The primary matter of concern would be to determine whether the countries have any legal status to claim ownership of the property that has been commercially exploited by human intellect but cannot be particularly said to be created by it. It is presumed in this article that the citizens of a country through their country and its economy have a vested right in the intellectual property that has its roots embedded in their country but is being commercially exploited to generate revenue in the domain of some other country for the benefit of the citizens of the latter country. The test of this presumption is based on various variable factors. Furthermore, the contemporary law doesn’t provide anything to regulate such proposition. Law of taxation does not include in its periphery any such factor that takes into consideration the commercial exploitation of IPRs falling within the domain of a foreign revenue system. Neither does the intellectual property law provide for any recognition of such IPRs as are discussed in this article.
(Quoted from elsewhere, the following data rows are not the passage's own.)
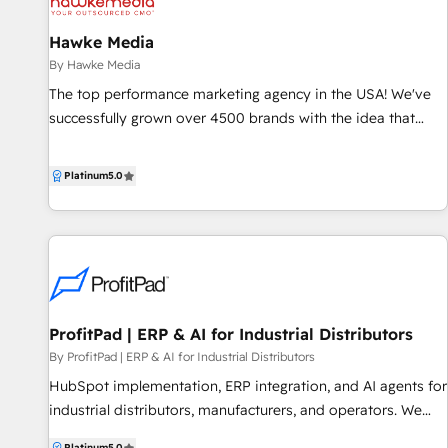
lead scoring, email automation and more.
Hawke Media
By Hawke Media
The top performance marketing agency in the USA! We've
successfully grown over 4500 brands with the idea that
every modern business needs a CMO-level expert to lead
its marketing efforts. That’s why we create customized,
Platinum
5.0
performance-driven solutions around your unique business,
helping you to launch, scale, and invigorate your brand. We
bring you the resources of a full-service agency with the
attention of an in-house team.
ProfitPad | ERP & AI for Industrial Distributors
By ProfitPad | ERP & AI for Industrial Distributors
HubSpot implementation, ERP integration, and AI agents for
industrial distributors, manufacturers, and operators. We
connect HubSpot to the systems that actually run your
Platinum
5.0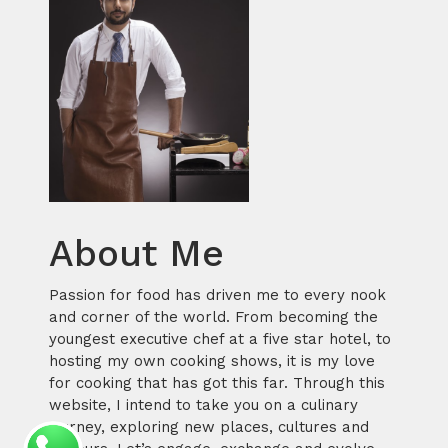
About Me
Passion for food has driven me to every nook
and corner of the world. From becoming the
youngest executive chef at a five star hotel, to
hosting my own cooking shows, it is my love
for cooking that has got this far. Through this
website, I intend to take you on a culinary
journey, exploring new places, cultures and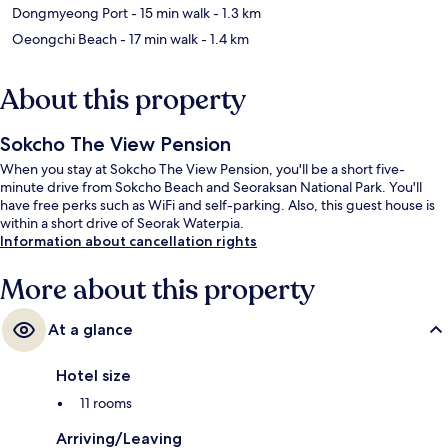
Dongmyeong Port
- 15 min walk
- 1.3 km
Oeongchi Beach
- 17 min walk
- 1.4 km
About this property
Sokcho The View Pension
When you stay at Sokcho The View Pension, you'll be a short five-
minute drive from Sokcho Beach and Seoraksan National Park. You'll
have free perks such as WiFi and self-parking. Also, this guest house is
within a short drive of Seorak Waterpia.
Information about cancellation rights
More about this property
At a glance
Hotel size
11 rooms
Arriving/Leaving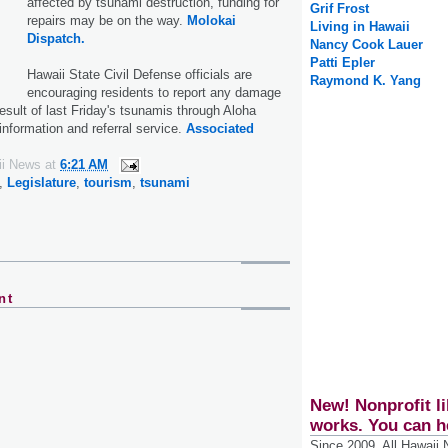
affected by tsunami destruction, funding for
Grif Frost
repairs may be on the way.
Molokai
Living in Hawaii
Dispatch.
Nancy Cook Lauer
Patti Epler
Hawaii State Civil Defense officials are
Raymond K. Yang
encouraging residents to report any damage
esult of last Friday's tsunamis through Aloha
information and referral service.
Associated
ii News
at
6:21 AM
,
Legislature
,
tourism
,
tsunami
nt
New! Nonprofit li
works. You can h
Since 2009, All Hawaii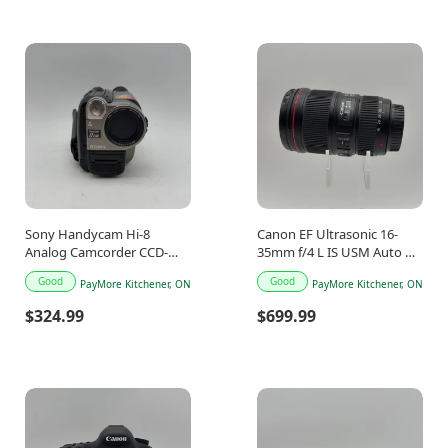
Sony Handycam Hi-8
Canon EF Ultrasonic 16-
Analog Camcorder CCD-
35mm f/4 L IS USM Auto &
TRV46
Manual Lens
Good
Good
PayMore Kitchener, ON
PayMore Kitchener, ON
$324.99
$699.99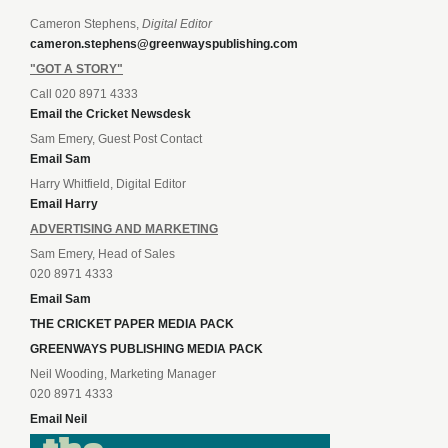
Cameron Stephens,
Digital Editor
cameron.stephens@greenwayspublishing.com
"GOT A STORY"
Call 020 8971 4333
Email the Cricket Newsdesk
Sam Emery, Guest Post Contact
Email Sam
Harry Whitfield, Digital Editor
Email Harry
ADVERTISING AND MARKETING
Sam Emery, Head of Sales
020 8971 4333
Email Sam
THE CRICKET PAPER MEDIA PACK
GREENWAYS PUBLISHING MEDIA PACK
Neil Wooding, Marketing Manager
020 8971 4333
Email Neil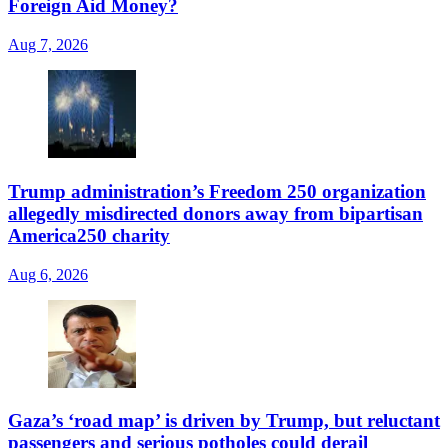
Foreign Aid Money?
Aug 7, 2026
Trump administration’s Freedom 250 organization
allegedly misdirected donors away from bipartisan
America250 charity
Aug 6, 2026
Gaza’s ‘road map’ is driven by Trump, but reluctant
passengers and serious potholes could derail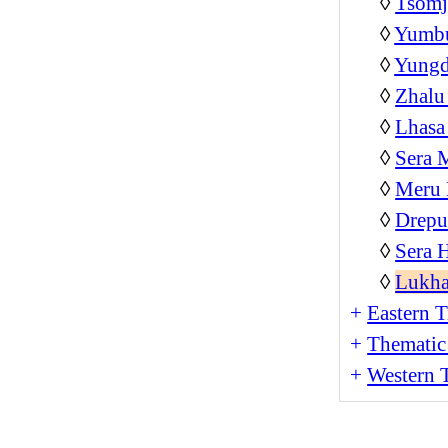
◊
Tsom
◊
Yumb
◊
Yungd
◊
Zhalu
◊
Lhasa
◊
Sera 
◊
Meru 
◊
Drepu
◊
Sera 
◊
Lukha
+
Eastern T
+
Thematic
+
Western T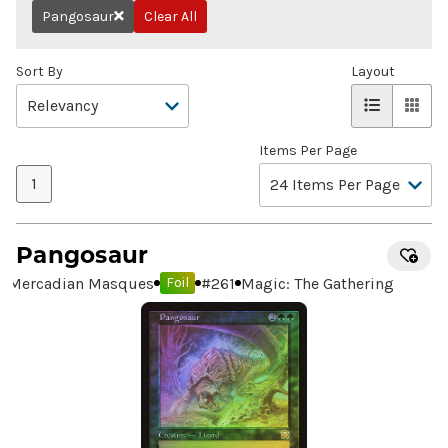
Pangosaur
Clear All
Remove
Sort By
Layout
Items Per Page
1
Pangosaur
Mercadian Masques
#
261
Magic: The Gathering
Foil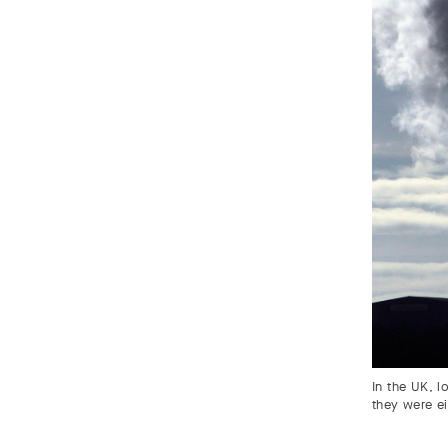
In the UK, l
they were e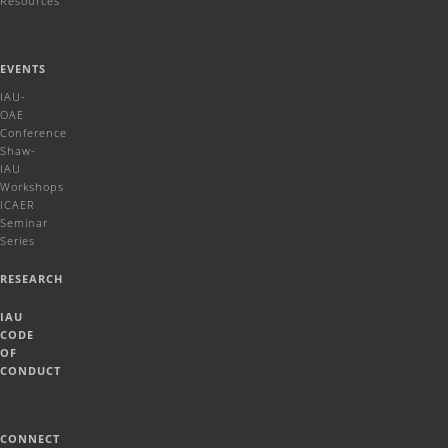
Resources
EVENTS
IAU-
OAE
Conference
Shaw-
IAU
Workshops
ICAER
Seminar
Series
RESEARCH
IAU
CODE
OF
CONDUCT
CONNECT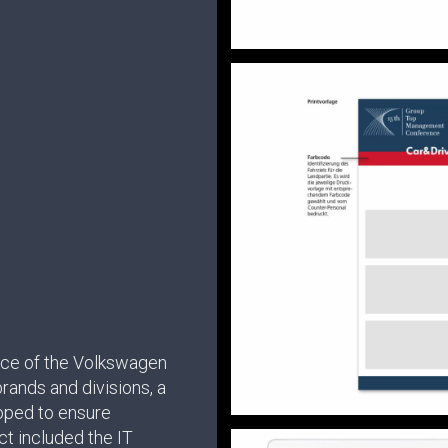
ce of the Volkswagen
rands and divisions, a
oped to ensure
t included the IT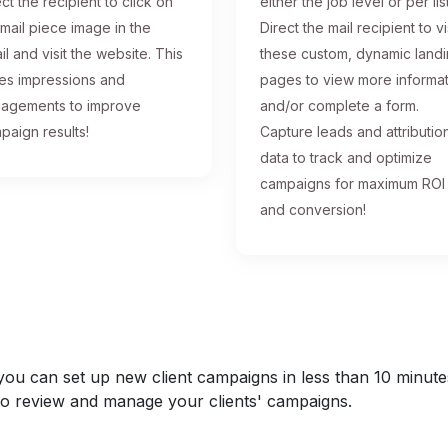
ct the recipient to click on
either the job level or per list
 mail piece image in the
Direct the mail recipient to vi
il and visit the website. This
these custom, dynamic land
ses impressions and
pages to view more informa
agements to improve
and/or complete a form.
paign results!
Capture leads and attributio
data to track and optimize
campaigns for maximum ROI
and conversion!
u can set up new client campaigns in less than 10 minutes a
y to review and manage your clients' campaigns.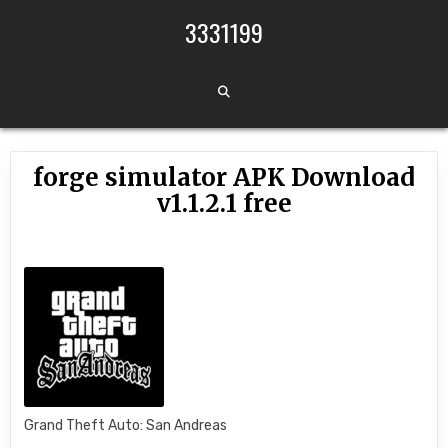
Skip to content
3331199
forge simulator APK Download
v1.1.2.1 free
Grand Theft Auto: San Andreas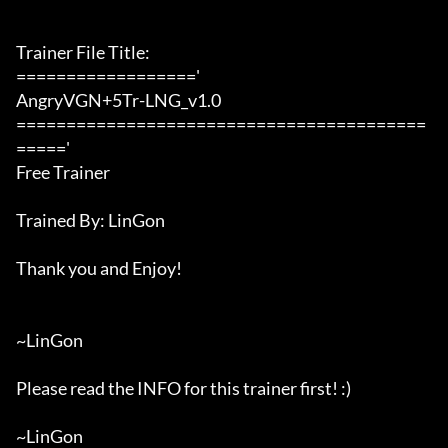
Trainer File Title:

=================='

AngryVGN+5Tr-LNG_v1.0

=========================================
====='

Free Trainer

Trained By: LinGon

Thank you and Enjoy!

~LinGon

Please read the INFO for this trainer first! :)

~LinGon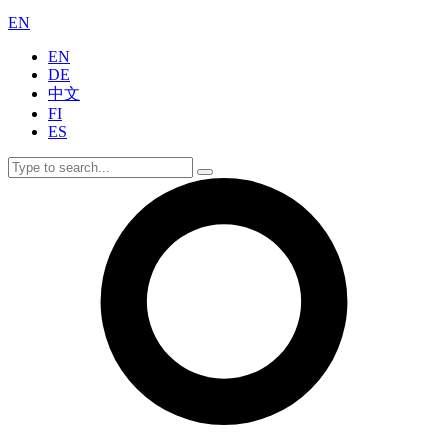
EN
EN
DE
中文
FI
ES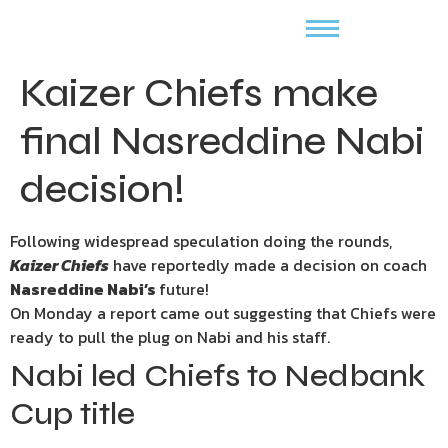
Kaizer Chiefs make
final Nasreddine Nabi
decision!
Following widespread speculation doing the rounds,
Kaizer Chiefs
have reportedly made a decision on coach
Nasreddine Nabi’s
future!
On Monday a report came out suggesting that Chiefs were
ready to pull the plug on Nabi and his staff.
Nabi led Chiefs to Nedbank
Cup title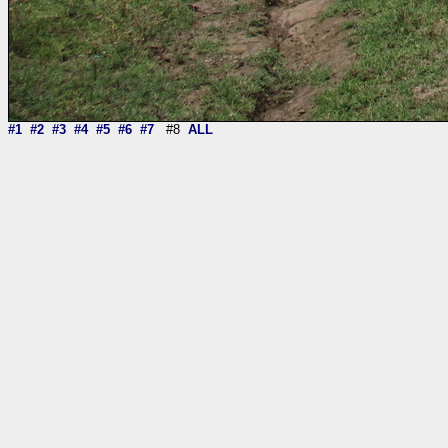
#1
#2
#3
#4
#5
#6
#7
#8
ALL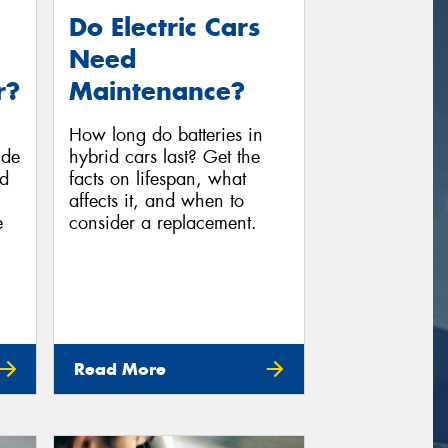
Do Electric Cars
Need
r?
Maintenance?
How long do batteries in
ide
hybrid cars last? Get the
ed
facts on lifespan, what
affects it, and when to
e
consider a replacement.
Read More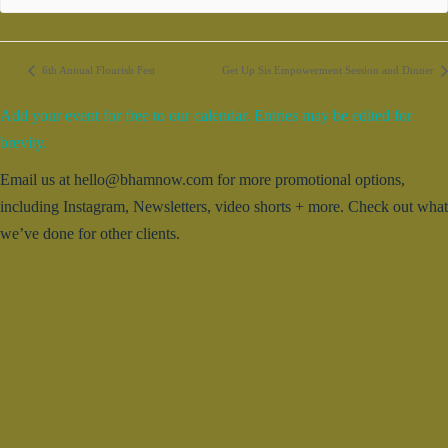
6th Annual Flourish Fest
Get Up Sis Empowerment Session and Dinner
Add your event for free to our calendar. Entries may be edited for
brevity.
Email us at hello@bhamnow.com for more promotional options,
including Instagram, Newsletters, video shorts + more. Check out what
we’ve done for other clients.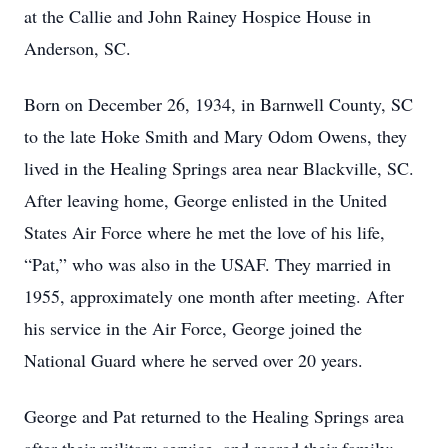
at the Callie and John Rainey Hospice House in
Anderson, SC.
Born on December 26, 1934, in Barnwell County, SC
to the late Hoke Smith and Mary Odom Owens, they
lived in the Healing Springs area near Blackville, SC.
After leaving home, George enlisted in the United
States Air Force where he met the love of his life,
“Pat,” who was also in the USAF. They married in
1955, approximately one month after meeting. After
his service in the Air Force, George joined the
National Guard where he served over 20 years.
George and Pat returned to the Healing Springs area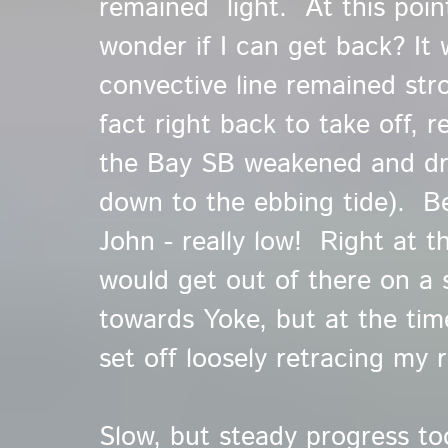
remained light. At this poin
wonder if I can get back? It
convective line remained stro
fact right back to take off, r
the Bay SB weakened and dre
down to the ebbing tide). Be
John - really low! Right at t
would get out of there on a 
towards Yoke, but at the t
set off loosely retracing my 
Slow, but steady progress t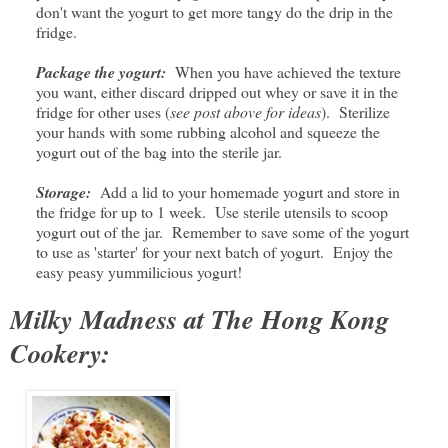
don't want the yogurt to get more tangy do the drip in the
fridge.
Package the yogurt:
When you have achieved the texture
you want, either discard dripped out whey or save it in the
fridge for other uses (
see post above for ideas
). Sterilize
your hands with some rubbing alcohol and squeeze the
yogurt out of the bag into the sterile jar.
Storage:
Add a lid to your homemade yogurt and store in
the fridge for up to 1 week. Use sterile utensils to scoop
yogurt out of the jar. Remember to save some of the yogurt
to use as 'starter' for your next batch of yogurt. Enjoy the
easy peasy yummilicious yogurt!
Milky Madness at The Hong Kong
Cookery: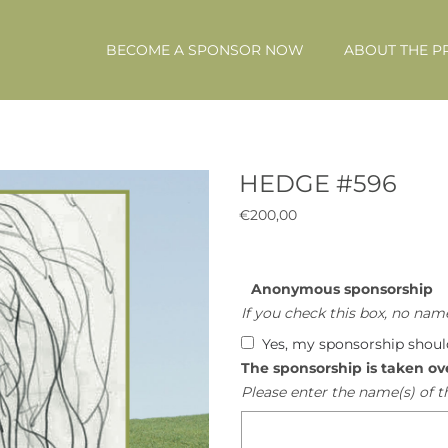
BECOME A SPONSOR NOW
ABOUT THE P
HEDGE #596
€
200,00
Anonymous sponsorship
If you check this box, no name
Yes, my sponsorship shou
The sponsorship is taken ov
Please enter the name(s) of t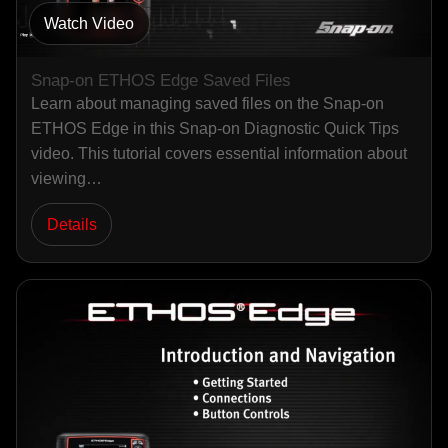
Watch Video
Snap-on ETHOS Edge Saved Files
Learn about managing saved files on the Snap-on
ETHOS Edge in this Snap-on Diagnostic Quick Tips
video. This tutorial covers essential information about
viewing…
Details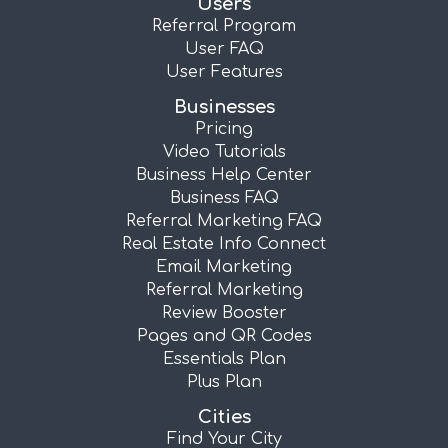
Users
Referral Program
User FAQ
User Features
Businesses
Pricing
Video Tutorials
Business Help Center
Business FAQ
Referral Marketing FAQ
Real Estate Info Connect
Email Marketing
Referral Marketing
Review Booster
Pages and QR Codes
Essentials Plan
Plus Plan
Cities
Find Your City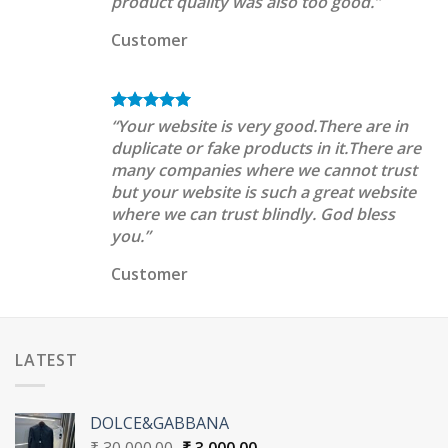
product quality was also too good.”
Customer
“Your website is very good.There are in
duplicate or fake products in it.There are
many companies where we cannot trust
but your website is such a great website
where we can trust blindly. God bless
you.”
Customer
LATEST
DOLCE&GABBANA
Original
Current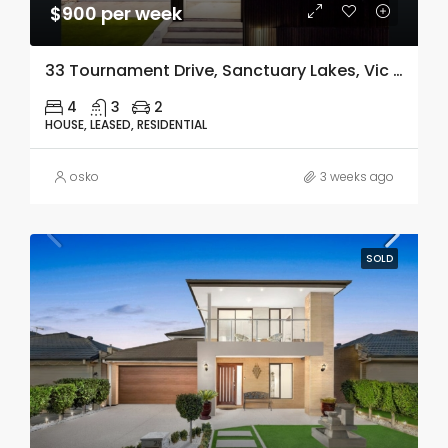
$900 per week
33 Tournament Drive, Sanctuary Lakes, Vic 3030
4
3
2
HOUSE, LEASED, RESIDENTIAL
osko
3 weeks ago
SOLD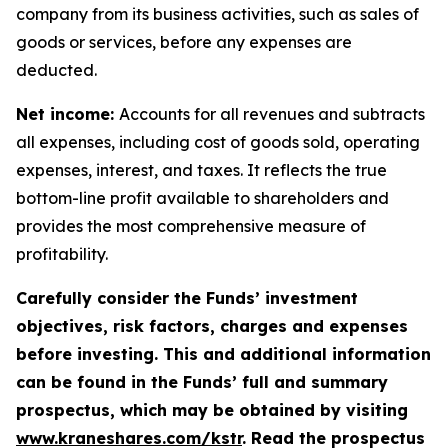
company from its business activities, such as sales of
goods or services, before any expenses are
deducted.
Net income:
Accounts for all revenues and subtracts
all expenses, including cost of goods sold, operating
expenses, interest, and taxes. It reflects the true
bottom-line profit available to shareholders and
provides the most comprehensive measure of
profitability.
Carefully consider the Funds’ investment
objectives, risk factors, charges and expenses
before investing. This and additional information
can be found in the Funds’ full and summary
prospectus, which may be obtained by visiting
www.kraneshares.com/kstr
. Read the prospectus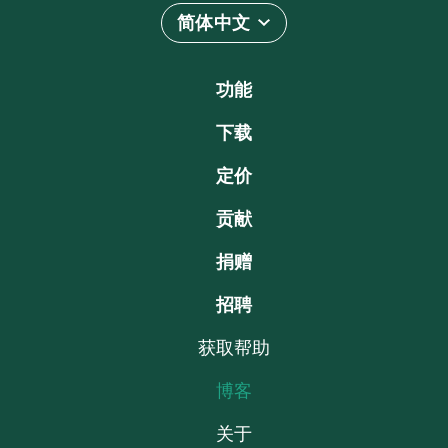
简体中文
功能
下载
定价
贡献
捐赠
招聘
获取帮助
博客
关于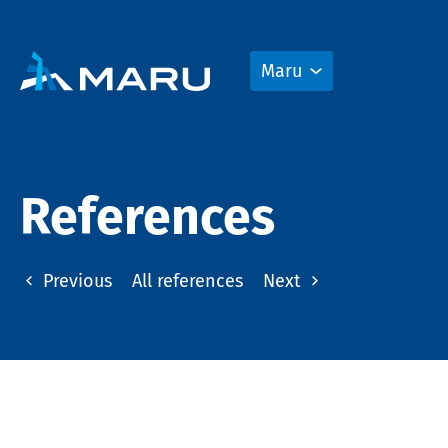
Maru
References
Previous
All references
Next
The citizens of a country through their country and its economy have a vested right in the intellectual property that has its roots embedded in their country but is being commercially exploited to generate revenue in the domain of some other country
In the wake of commercialization of every aspect of human life and increasing periphery of strict enforcement and implementation of the IPR regimes sought by the economic entities and developed nations, the notion in this article could find some scope for discussions in the contemporary IP-related unconventional deliberations.
However, it could be argued that despite all the unforeseen issues, the notion of allowing a country to directly have the ownership of certain IPRs and the use of the commercial exploitation of the same for the benefit of its own economy could have a substantially debatable footing in the domain of practicality. Even if the discussion in this article does not reach its logical conclusion, one question pertaining to the fate of the revenue generated in a revenue/tax system due to commercial exploitation of an intangible aspects associated with another territorial entity having different revenue/tax system still remains awaiting due consideration.